The mobile privacy conundrum will never be finally solved until each of the practices outlined here (and discussed in much greater detail in the CDD/USPIRG filing) is attached to a clear, concise declaration that the user agrees to be the subject of such monitoring. The default state for cell phone tracking, in other words, should be “No thanks,” to be overridden only when the user explicitly states otherwise, and only for each instance of data-gathering technology that is deployed. While the mobile industry often points to its strict “opt-in” and even “double opt-in” procedures before operators or advertisers are given access to any personal data, SMS advertising company ChaCha’s more covert approach—“There’s no complicated opt-in process—users are part of ChaCha when they ask their first question, and your valuable message or offer is integrated naturally into the answers they receive”—is all too typical.

10. Can I have a short, simple explanation of my privacy rights?

Unfortunately, the same industry that is a model of efficiency when it comes to marketing its wares—from Verizon’s self-congratulatory “America's Most Reliable Wireless Network” claim to AT&T Wireless’ resurrected “Reach Out and Touch Someone” campaign—is powerless to come up with a concise, comprehensible presentation of consumer rights. Instead, mobile operators offer dense, longwinded documents that seem calculated to obscure rather than illuminate user rights. Verizon’s Customer Agreement, for example, runs to nearly 5,000 words, as does its equally convoluted Privacy Policy (which actually extends to seven separate documents online).

And then, of course, there’s the problem of mobile links to external sites, which invariably subject us to another dose of equally fine-print disclaimers: “The Verizon Wireless websites contain links to other sites. We are not responsible for the content or the privacy practices employed by other sites.” Add to this the fact that these policies are not exactly etched in stone—“Verizon Wireless will provide 30 days notice on our web site of any material changes to the privacy statement and in the use of personally identifiable information”—and it’s clear that mobile user agreements and privacy policies are scarcely worth the paper on which they’re written.

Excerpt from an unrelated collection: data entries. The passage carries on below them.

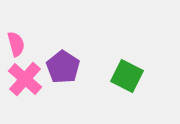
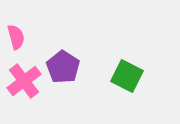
pink semicircle: moved 7 px up
pink cross: moved 1 px left, 2 px down; rotated 12 degrees clockwise
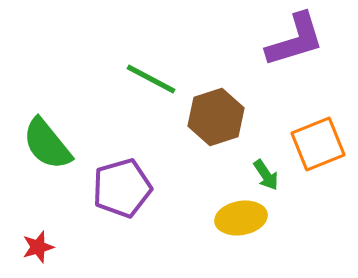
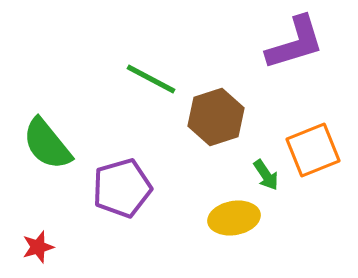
purple L-shape: moved 3 px down
orange square: moved 5 px left, 6 px down
yellow ellipse: moved 7 px left
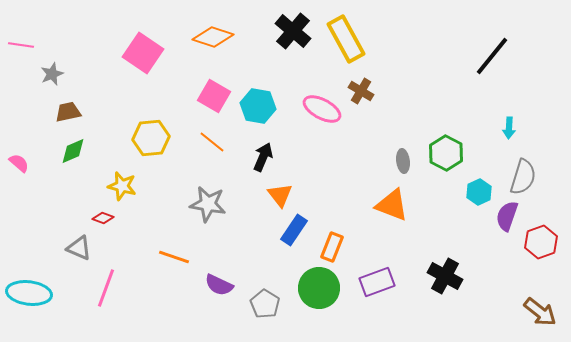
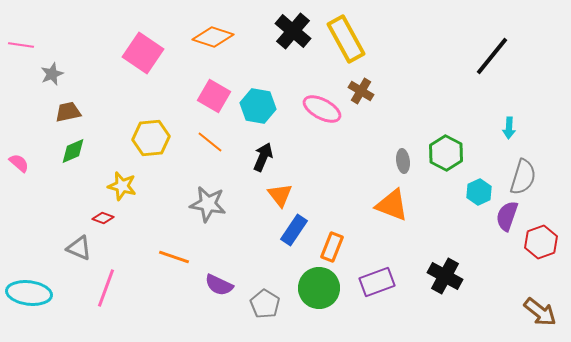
orange line at (212, 142): moved 2 px left
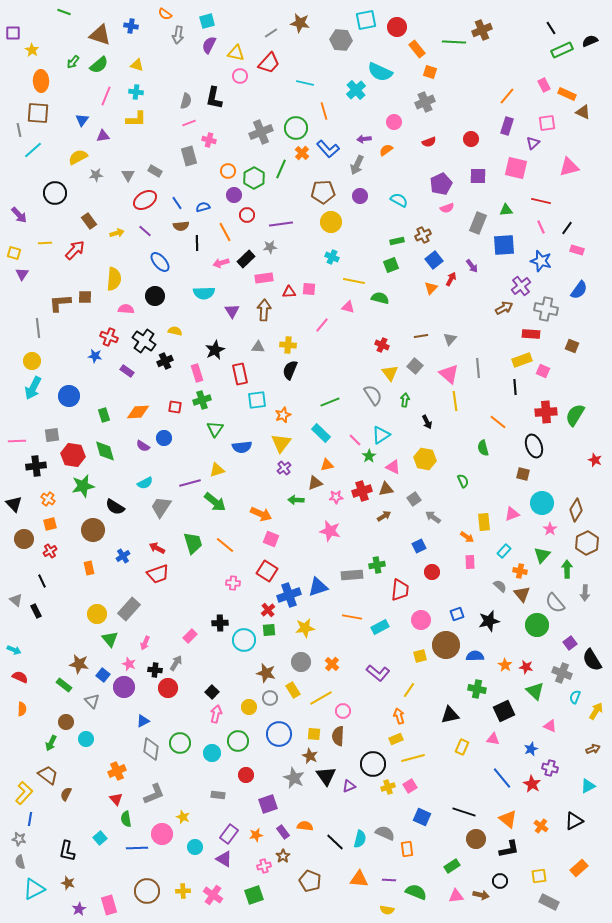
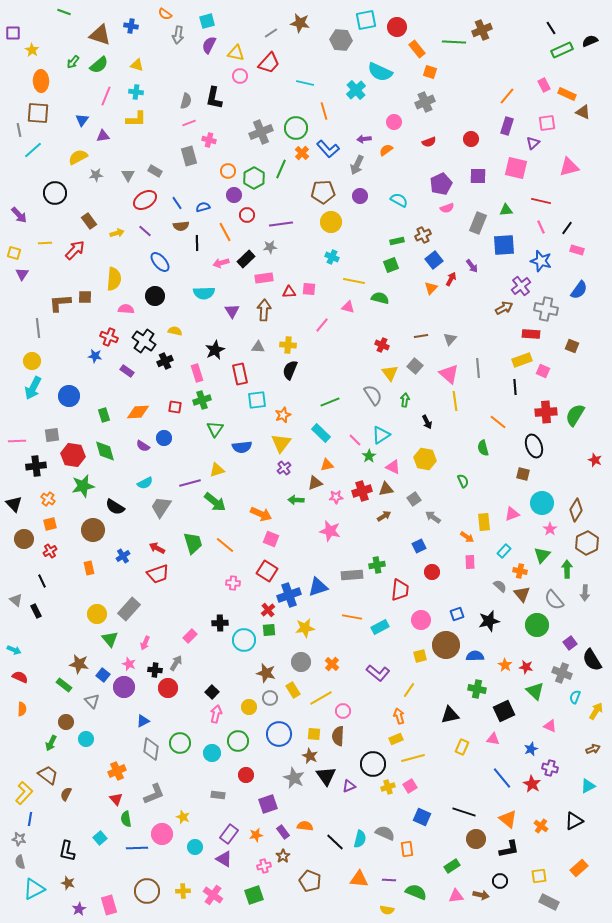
gray semicircle at (555, 603): moved 1 px left, 3 px up
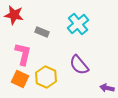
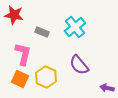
cyan cross: moved 3 px left, 3 px down
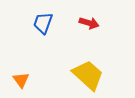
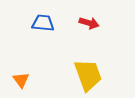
blue trapezoid: rotated 75 degrees clockwise
yellow trapezoid: rotated 28 degrees clockwise
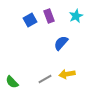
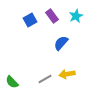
purple rectangle: moved 3 px right; rotated 16 degrees counterclockwise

In the final analysis, the mobile industry knows full well that it is sitting on a veritable gold mine of consumer data, and that intimate access to consumers will only increase as cell phones become more powerful and as complex mobile transactions become more commonplace. As mobile marketer Amobee puts it, “mobile phones are the most widely held media device in the world. With nearly 2.5 billion subscribers, the mobile phone dwarfs every other media platform. The reach is greater than TV, the effectiveness is stronger than print and the targeting is more precise than the Web. The mobile phone is a personal, interactive device that is always on and engaged throughout the day.”

The power of mobile technology is enormous, clearly, and it’s potential to shape communications in the 21st century is unrivaled. With that vast potential comes a corresponding danger, however—the threat to our privacy in particular—and citizen action and regulatory oversight alike will be needed both to realize the full potential of the mobile platform, and to minimize its dangers. Ultimately, Congress, the Federal Trade Commission, and the Federal Communications Commission will need to act to ensure that the necessary rules are in place to protect our privacy in the mobile marketplace.